In Colditz, Mazumdar made friends with the Dutch officers. He never got on with the British officers in the Indian Army, who used to refer to the Indians as “bloody Gandhi’s chaps”. Here he was even accused by fellow officers of being a German spy. Mazumdar then decided that he had to escape. In a desperate bid to get out of Colditz, Mazumdar went on hunger-strike.
For five weeks he lived on water and was taunted by the British officers that he was “doing a Gandhi”. Then he was moved to another camp with less security. His strike had worked.
He was then moved to a camp full of Indian soldiers. One day when they were being moved to another camp by train, Mazumdar escaped with two Indian sappers, Sethi and Salim.
After hiding in the country for two days, Mazumdar finally want to the village to get food. A French villager gave them food and asked them to go as there were orders to shoot escaped POWs.
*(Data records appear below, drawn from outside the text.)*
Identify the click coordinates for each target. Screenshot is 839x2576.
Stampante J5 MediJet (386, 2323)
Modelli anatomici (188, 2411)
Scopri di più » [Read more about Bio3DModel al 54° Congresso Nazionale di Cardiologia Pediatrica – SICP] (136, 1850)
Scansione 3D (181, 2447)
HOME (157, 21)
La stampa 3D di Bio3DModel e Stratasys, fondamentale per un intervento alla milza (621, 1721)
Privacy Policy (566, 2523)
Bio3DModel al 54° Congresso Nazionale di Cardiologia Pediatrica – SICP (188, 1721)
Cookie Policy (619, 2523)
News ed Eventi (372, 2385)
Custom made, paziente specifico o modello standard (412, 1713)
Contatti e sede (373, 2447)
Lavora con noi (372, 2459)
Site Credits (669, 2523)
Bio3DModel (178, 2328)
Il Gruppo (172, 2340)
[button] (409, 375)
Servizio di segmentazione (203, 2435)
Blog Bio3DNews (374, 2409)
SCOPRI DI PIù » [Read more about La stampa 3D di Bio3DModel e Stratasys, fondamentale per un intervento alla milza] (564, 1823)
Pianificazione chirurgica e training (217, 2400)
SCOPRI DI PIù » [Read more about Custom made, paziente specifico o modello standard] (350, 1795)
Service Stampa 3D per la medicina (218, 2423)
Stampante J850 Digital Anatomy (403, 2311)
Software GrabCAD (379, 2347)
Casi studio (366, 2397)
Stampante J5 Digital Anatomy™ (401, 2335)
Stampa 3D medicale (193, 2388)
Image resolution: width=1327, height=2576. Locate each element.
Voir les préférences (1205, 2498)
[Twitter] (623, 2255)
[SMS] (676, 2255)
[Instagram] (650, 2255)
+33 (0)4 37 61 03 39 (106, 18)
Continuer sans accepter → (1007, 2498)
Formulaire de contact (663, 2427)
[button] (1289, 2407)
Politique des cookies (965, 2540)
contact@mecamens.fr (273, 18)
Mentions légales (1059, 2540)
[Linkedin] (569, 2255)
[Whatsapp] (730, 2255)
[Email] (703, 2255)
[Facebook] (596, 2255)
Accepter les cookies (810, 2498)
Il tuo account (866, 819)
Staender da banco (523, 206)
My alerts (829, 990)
They began walking towards the Spanish border, but on the fifth day they were again captured by the Germans, flogged, called ‘coloured buggers’ and put in a smelly dump. The Gestapo then asked the doctor again if he would like to take the last chance to join Bose. He refused and was flogged again.
They were then moved to another camp, full of Indian soldiers from Italy. The three of them planned to escape again. This time it was more dangerous as it involved crossing a 13-foot barbed wall. They somehow managed to escape.
Eventually they reached Nevers where a French widow gave them shelter and told them they would be taken to the Swiss border with the help of the French Resistance.
“We crossed the frontier to Switzerland,” he recalled. Mazumdar and his mates had made their home run. The year was 1943.
Eventually Mazumdar was sent to London to treat Indian Army soldiers. Further clashes with British officers followed and Mazumdar was falsely charged with embezzling funds and put under house-arrest.
It was the intervention of a Swiss doctor that stopped him from being court-martialled. Meanwhile, the British officers from the Indian Army returned to India and eventually Mazumdar returned to England where he was stationed at Woolwich.
By then the war in Europe was over and one day he was called upon by MI5 and MI6 who wanted to ask him about Bose.
“They questioned me for two days. When I had nothing to say, they told me, ‘You are ruining your chances of getting a medal.’ I burst out laughing. Do you think I escaped and went through all this to get a medal?”
Finally, Mazumdar was asked to proceed to Gaya with the troops. Here again he stood up to the racial taunts of the British and once even disciplined an English officer who had asked his brother, Samar, a naval officer to get off the first class compartment.
Mazumdar returned to England in 1946 carrying memories of his war days with him. Many of them were painful, of not just physical abuse by the Germans, but the ingratitude, racism and selfishness of the British. He got no decorations and lived on his army pension. It was only recently that he joined the Colditz Association, who alerted the Imperial War Museum of his story.
The University of Leeds has requested his widow, Joan Mazumdar, to give his memories for their war archives. The remarkable story of Dr Mazumdar can then join the legends of other heroes of the war.